(Record excerpts begins)

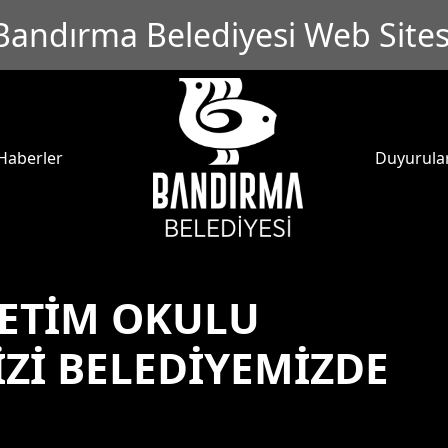
Bandırma Belediyesi Web Sites
Haberler
Duyurula
RETİM OKULU
Zİ BELEDİYEMİZDE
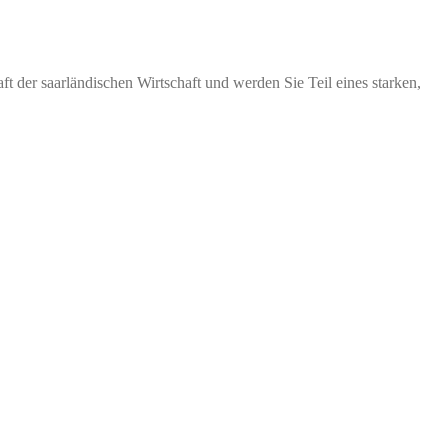
t der saarländischen Wirtschaft und werden Sie Teil eines starken,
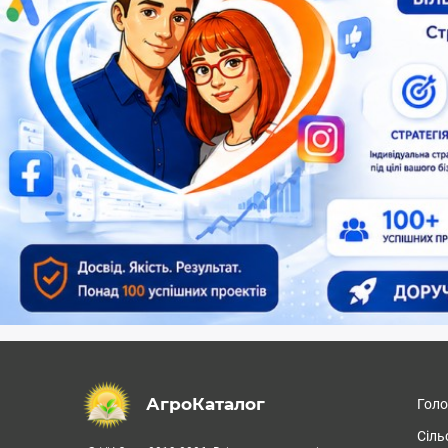
АгроКаталог
Гол
Сіль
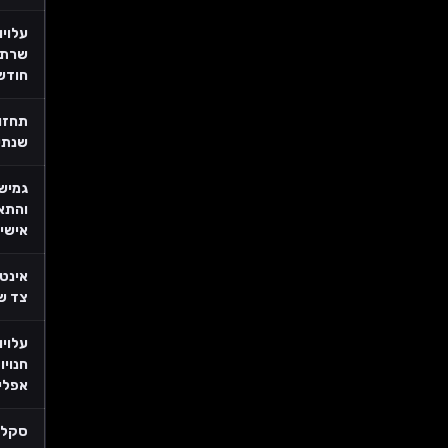
עלויו
שרתי
חודש
תחזו
שנתי
גמיש
והתא
אישי
אינט
צד ש
עלויו
חנויו
אפלי
סקלב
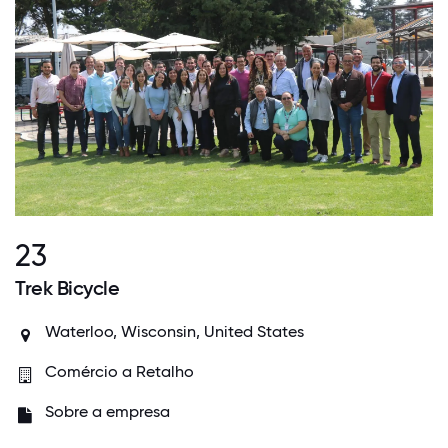
23
Trek Bicycle
Waterloo, Wisconsin, United States
Comércio a Retalho
Sobre a empresa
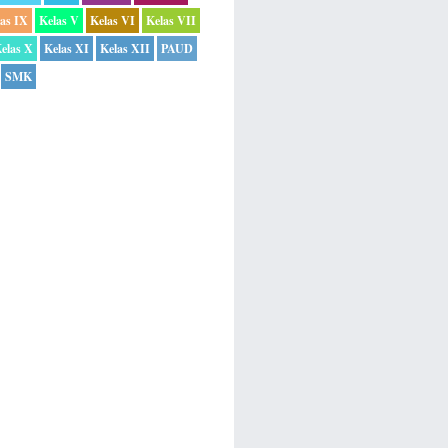
las IX
Kelas V
Kelas VI
Kelas VII
elas X
Kelas XI
Kelas XII
PAUD
SMK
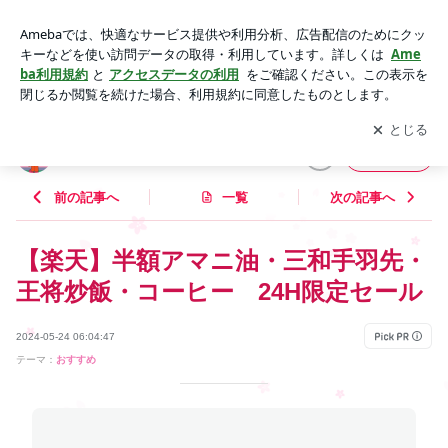
【楽天】半額アマニ油・三和手羽先・王将炒飯・コーヒー 2
4H限定セール | ドキンちゃんの〜懸賞・お得生活〜
アプリをダウンロードして
ブログの更新通知
を受け取りまし
開く
ょう。
ドキンちゃんの〜懸賞・お得生活〜
フォロー
前の記事へ
一覧
次の記事へ
【楽天】半額アマニ油・三和手羽先・
王将炒飯・コーヒー 24H限定セール
2024-05-24 06:04:47
テーマ：
おすすめ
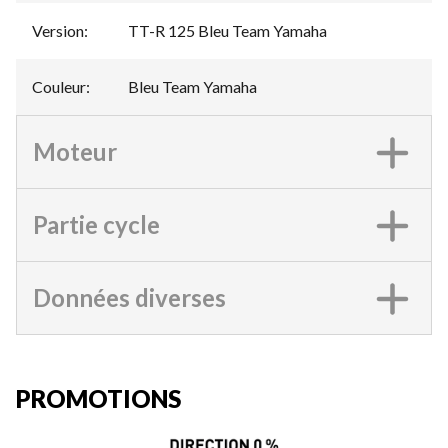
Version
:
TT-R 125 Bleu Team Yamaha
Couleur
:
Bleu Team Yamaha
Moteur
Partie cycle
Données diverses
PROMOTIONS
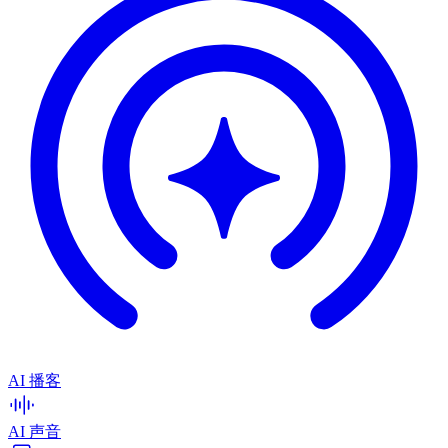
AI 播客
AI 声音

(Record excerpts ends)

- _Directions_:
A faithful, word-for-word version of the records above is needed, with no images in it.

- _Reply to the task_:
Bandırma Belediyesi Web Sites
Haberler
Duyurula
RETİM OKULU
Zİ BELEDİYEMİZDE
t der saarländischen Wirtschaft und werden Sie Teil eines starken,
АгроКаталог
Гол
Сіль
עלויו
שרתי
חודש
תחזו
שנתי
גמיש
והתא
אישי
אינט
צד ש
עלויו
חנויו
אפלי
סקלב
23
Trek Bicycle
Waterloo, Wisconsin, United States
Comércio a Retalho
Sobre a empresa
las IX
Kelas V
Kelas VI
Kelas VII
elas X
Kelas XI
Kelas XII
PAUD
SMK
【楽天】半額アマニ油・三和手羽先・王将炒飯・コーヒー 2
4H限定セール | ドキンちゃんの〜懸賞・お得生活〜
アプリをダウンロードして
ブログの更新通知
を受け取りまし
開く
ょう。
ドキンちゃんの〜懸賞・お得生活〜
フォロー
前の記事へ
一覧
次の記事へ
【楽天】半額アマニ油・三和手羽先・
王将炒飯・コーヒー 24H限定セール
2024-05-24 06:04:47
テーマ：
おすすめ
Version
:
TT-R 125 Bleu Team Yamaha
Couleur
:
Bleu Team Yamaha
Moteur
Partie cycle
Données diverses
PROMOTIONS
AI 播客
AI 声音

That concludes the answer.